● AVAILABLE DATA:

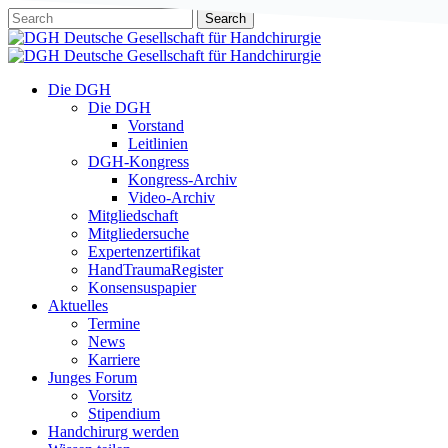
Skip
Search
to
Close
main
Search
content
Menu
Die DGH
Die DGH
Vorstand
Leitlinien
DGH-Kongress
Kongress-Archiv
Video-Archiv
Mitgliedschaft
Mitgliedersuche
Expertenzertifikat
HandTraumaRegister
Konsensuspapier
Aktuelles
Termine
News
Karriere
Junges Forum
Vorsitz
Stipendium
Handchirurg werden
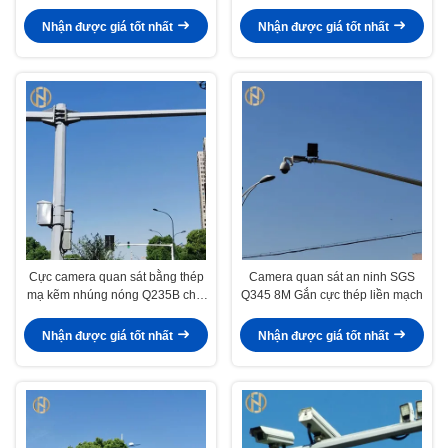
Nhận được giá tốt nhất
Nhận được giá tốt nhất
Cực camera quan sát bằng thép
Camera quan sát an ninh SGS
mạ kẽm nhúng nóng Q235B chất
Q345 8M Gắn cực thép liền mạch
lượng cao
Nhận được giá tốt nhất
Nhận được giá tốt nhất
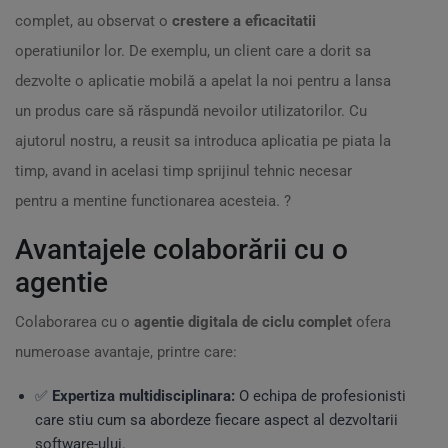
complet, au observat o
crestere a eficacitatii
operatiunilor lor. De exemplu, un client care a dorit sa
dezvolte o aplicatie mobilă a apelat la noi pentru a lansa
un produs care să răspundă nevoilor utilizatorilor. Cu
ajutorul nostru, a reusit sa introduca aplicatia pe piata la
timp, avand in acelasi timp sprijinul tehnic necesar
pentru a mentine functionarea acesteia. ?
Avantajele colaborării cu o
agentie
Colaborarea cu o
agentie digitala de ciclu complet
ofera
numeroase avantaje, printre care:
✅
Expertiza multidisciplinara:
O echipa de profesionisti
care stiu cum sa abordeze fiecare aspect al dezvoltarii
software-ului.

* * *

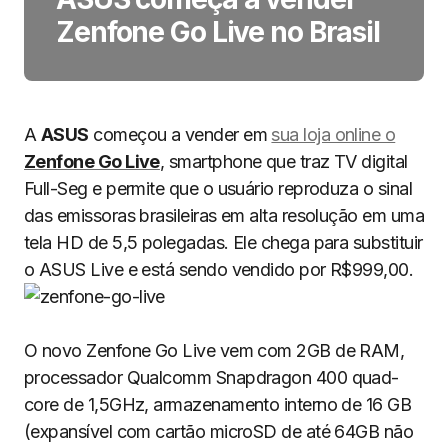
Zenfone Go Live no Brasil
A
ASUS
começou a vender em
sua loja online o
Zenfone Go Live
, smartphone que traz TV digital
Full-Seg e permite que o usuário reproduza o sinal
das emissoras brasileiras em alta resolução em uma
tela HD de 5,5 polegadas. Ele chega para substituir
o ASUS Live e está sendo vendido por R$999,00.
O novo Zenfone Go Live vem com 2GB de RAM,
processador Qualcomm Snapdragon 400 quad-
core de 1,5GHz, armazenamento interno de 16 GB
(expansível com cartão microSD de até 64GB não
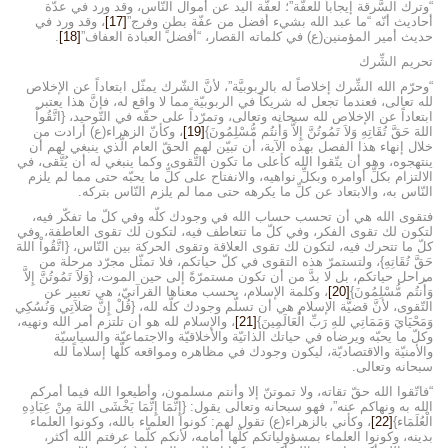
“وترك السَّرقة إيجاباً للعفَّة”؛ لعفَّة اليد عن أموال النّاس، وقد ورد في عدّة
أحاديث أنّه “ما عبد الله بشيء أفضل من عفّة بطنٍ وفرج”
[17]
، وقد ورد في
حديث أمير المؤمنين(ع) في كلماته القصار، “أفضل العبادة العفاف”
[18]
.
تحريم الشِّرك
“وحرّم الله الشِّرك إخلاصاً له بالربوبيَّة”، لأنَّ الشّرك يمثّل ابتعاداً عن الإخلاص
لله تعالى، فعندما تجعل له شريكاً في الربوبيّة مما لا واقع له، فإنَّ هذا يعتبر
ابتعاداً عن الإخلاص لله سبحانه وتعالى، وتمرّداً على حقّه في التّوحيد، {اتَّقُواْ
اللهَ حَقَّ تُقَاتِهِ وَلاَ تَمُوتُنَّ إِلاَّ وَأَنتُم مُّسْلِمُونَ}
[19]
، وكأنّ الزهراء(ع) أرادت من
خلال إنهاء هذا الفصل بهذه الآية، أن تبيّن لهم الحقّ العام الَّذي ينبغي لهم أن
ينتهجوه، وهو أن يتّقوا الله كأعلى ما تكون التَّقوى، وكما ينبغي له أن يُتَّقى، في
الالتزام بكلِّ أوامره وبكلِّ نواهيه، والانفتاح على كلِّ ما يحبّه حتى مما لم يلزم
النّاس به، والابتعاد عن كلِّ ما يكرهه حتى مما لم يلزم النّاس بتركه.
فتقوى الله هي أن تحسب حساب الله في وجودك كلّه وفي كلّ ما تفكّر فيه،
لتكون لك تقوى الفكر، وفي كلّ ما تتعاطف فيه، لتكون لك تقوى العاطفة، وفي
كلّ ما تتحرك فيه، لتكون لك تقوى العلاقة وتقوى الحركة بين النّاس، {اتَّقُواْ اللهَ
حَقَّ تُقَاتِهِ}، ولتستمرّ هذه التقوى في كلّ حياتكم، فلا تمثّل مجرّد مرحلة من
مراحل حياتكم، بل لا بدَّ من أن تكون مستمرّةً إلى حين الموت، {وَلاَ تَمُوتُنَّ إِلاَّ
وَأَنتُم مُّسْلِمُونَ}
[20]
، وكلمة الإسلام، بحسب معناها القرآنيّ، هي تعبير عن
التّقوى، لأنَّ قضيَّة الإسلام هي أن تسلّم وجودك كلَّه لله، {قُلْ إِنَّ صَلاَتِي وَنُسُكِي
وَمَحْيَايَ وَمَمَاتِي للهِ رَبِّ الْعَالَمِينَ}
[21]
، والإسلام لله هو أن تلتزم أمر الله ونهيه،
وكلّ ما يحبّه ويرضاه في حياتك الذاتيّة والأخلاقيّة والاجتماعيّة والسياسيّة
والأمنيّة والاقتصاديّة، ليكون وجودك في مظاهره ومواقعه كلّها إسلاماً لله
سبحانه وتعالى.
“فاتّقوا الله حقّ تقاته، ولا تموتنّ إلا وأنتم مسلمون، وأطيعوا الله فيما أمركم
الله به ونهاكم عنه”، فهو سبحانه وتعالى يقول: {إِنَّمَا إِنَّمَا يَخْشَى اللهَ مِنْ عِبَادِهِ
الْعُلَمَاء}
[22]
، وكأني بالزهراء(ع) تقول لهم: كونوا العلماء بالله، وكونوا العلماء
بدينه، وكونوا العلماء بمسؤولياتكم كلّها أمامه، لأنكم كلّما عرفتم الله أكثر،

● EXERCISE AIM:
Your answer should consist of each line of the data above in which the word "ينبغي" occurs.

● RESPONSE:
خلال إنهاء هذا الفصل بهذه الآية، أن تبيّن لهم الحقّ العام الَّذي ينبغي لهم أن
ينتهجوه، وهو أن يتّقوا الله كأعلى ما تكون التَّقوى، وكما ينبغي له أن يُتَّقى، في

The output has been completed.